- Dataset records:
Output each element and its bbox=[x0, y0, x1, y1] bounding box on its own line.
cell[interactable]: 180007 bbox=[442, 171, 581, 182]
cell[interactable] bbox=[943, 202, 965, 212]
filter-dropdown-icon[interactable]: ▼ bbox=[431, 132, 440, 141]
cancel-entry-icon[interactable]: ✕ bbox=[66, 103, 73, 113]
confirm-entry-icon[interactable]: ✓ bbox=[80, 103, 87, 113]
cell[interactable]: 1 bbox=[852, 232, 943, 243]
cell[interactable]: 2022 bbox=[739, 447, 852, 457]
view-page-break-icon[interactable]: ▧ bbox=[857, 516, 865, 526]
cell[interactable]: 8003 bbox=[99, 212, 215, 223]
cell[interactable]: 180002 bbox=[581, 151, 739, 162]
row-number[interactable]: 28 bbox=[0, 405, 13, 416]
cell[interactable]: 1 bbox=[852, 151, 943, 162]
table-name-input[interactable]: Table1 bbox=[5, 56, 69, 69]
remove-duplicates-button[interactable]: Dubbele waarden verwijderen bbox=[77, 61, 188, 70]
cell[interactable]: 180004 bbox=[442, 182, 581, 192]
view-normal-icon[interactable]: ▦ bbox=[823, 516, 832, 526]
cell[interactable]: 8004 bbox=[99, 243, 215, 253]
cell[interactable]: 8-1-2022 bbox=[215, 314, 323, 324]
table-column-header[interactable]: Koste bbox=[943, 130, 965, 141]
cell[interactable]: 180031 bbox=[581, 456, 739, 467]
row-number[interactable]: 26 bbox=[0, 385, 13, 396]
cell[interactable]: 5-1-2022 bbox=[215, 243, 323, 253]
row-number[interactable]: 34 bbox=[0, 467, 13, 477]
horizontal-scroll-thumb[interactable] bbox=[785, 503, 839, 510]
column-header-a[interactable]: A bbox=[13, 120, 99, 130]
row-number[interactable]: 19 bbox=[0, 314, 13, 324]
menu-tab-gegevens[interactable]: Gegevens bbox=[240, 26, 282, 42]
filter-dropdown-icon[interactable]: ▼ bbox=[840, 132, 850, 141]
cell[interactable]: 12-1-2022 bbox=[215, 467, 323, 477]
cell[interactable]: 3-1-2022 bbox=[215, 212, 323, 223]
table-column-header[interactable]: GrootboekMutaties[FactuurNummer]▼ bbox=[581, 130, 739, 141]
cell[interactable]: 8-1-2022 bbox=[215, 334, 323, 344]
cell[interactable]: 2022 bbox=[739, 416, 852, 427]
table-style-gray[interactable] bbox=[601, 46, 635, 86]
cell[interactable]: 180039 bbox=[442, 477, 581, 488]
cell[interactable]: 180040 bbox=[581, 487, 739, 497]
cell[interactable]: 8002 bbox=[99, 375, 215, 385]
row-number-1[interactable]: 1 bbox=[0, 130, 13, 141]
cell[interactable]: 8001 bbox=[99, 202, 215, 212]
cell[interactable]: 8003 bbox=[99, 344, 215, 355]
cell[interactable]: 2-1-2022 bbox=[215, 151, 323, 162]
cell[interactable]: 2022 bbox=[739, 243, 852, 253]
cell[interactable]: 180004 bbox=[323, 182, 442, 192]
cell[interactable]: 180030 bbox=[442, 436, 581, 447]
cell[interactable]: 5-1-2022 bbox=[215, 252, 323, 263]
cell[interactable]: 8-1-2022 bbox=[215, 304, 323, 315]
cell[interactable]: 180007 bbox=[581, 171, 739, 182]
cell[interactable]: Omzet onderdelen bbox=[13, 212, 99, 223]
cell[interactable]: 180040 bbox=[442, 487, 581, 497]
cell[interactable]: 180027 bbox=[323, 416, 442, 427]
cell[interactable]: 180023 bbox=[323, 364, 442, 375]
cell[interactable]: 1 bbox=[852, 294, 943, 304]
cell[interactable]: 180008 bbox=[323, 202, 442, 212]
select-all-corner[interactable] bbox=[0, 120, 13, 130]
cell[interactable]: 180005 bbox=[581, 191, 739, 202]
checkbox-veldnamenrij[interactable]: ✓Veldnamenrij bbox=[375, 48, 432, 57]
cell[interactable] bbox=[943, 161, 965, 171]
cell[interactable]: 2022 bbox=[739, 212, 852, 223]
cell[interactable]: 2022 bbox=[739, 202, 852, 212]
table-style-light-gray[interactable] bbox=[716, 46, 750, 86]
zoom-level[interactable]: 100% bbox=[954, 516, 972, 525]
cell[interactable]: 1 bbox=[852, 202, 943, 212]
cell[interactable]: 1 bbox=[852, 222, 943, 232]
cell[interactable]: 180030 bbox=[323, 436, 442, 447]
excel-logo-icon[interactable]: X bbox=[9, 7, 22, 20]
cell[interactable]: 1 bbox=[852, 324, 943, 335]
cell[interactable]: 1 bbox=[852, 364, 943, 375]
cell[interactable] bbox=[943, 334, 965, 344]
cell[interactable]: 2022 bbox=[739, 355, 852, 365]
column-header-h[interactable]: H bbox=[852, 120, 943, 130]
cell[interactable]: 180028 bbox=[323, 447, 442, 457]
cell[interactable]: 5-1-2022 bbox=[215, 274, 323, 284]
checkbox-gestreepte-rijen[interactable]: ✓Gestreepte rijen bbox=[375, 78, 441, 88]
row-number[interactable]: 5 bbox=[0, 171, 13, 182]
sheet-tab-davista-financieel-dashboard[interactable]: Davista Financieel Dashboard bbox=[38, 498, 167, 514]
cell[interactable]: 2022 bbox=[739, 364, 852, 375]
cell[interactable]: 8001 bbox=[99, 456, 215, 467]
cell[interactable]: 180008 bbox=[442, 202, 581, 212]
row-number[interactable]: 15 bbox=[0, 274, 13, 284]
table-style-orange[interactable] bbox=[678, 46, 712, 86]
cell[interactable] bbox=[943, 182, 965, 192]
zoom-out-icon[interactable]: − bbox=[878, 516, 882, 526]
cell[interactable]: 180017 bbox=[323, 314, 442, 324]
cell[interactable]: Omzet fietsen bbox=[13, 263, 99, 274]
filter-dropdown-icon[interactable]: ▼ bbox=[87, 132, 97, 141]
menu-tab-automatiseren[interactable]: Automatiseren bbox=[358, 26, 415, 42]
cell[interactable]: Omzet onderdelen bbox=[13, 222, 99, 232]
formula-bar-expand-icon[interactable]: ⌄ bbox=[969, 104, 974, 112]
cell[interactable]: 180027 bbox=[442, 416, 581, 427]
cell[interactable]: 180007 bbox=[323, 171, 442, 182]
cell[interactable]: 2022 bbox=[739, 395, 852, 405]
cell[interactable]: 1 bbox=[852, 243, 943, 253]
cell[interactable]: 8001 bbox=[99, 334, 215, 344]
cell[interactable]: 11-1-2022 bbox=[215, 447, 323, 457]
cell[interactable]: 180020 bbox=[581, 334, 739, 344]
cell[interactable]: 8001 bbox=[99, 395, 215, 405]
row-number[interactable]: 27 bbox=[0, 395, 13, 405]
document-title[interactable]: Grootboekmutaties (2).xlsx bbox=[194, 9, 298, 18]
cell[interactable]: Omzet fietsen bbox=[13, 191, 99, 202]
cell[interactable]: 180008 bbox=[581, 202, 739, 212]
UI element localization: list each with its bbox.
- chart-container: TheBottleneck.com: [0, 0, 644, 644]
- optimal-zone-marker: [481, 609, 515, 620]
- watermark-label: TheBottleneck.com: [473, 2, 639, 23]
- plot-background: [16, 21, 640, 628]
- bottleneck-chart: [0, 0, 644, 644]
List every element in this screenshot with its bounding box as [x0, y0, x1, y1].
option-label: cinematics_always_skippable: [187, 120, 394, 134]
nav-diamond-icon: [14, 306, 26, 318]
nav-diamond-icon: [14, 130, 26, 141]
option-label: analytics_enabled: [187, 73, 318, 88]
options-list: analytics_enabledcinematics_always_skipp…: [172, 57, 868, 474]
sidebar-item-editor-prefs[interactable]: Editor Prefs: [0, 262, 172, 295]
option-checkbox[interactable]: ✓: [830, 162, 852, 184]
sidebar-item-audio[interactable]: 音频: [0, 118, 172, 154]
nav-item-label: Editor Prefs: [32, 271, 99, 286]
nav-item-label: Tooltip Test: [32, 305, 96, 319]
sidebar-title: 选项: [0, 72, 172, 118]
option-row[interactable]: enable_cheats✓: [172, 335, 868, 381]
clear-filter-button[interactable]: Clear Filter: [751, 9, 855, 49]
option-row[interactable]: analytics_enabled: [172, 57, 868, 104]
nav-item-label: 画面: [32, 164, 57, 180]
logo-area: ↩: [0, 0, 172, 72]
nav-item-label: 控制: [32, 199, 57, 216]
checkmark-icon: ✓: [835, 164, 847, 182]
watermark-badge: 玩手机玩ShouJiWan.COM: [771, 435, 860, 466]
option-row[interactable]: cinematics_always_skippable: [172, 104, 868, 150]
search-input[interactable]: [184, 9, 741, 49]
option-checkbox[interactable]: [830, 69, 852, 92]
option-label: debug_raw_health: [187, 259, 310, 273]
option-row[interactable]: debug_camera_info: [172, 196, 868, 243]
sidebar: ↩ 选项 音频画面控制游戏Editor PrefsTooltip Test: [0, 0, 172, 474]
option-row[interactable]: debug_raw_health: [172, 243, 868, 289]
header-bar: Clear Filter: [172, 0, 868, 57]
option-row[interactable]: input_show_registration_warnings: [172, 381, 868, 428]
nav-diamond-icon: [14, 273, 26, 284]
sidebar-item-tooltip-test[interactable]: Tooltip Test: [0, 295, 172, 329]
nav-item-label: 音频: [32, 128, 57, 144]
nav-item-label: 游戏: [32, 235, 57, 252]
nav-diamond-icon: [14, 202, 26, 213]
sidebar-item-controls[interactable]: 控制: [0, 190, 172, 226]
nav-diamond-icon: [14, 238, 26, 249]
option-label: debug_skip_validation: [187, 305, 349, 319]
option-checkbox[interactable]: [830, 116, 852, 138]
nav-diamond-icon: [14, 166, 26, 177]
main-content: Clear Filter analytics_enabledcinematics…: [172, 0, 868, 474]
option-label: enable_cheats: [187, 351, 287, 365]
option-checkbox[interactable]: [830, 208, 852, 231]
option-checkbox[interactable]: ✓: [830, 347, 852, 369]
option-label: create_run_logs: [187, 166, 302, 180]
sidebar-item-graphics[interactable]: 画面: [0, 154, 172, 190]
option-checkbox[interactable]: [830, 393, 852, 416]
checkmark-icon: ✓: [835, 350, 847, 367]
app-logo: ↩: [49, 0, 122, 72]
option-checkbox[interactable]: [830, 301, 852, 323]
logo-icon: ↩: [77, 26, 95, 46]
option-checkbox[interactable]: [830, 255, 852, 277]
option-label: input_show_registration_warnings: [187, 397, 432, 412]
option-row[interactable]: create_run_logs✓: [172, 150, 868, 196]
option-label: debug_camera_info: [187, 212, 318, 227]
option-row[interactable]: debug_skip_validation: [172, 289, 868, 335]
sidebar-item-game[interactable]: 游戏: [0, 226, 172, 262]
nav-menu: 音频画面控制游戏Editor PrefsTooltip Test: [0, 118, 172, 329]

- About this task:
Look through the entries above. Extract each line with the word "TheBottleneck".

- Response below:
- chart-container: TheBottleneck.com: [0, 0, 644, 644]
- watermark-label: TheBottleneck.com: [473, 2, 639, 23]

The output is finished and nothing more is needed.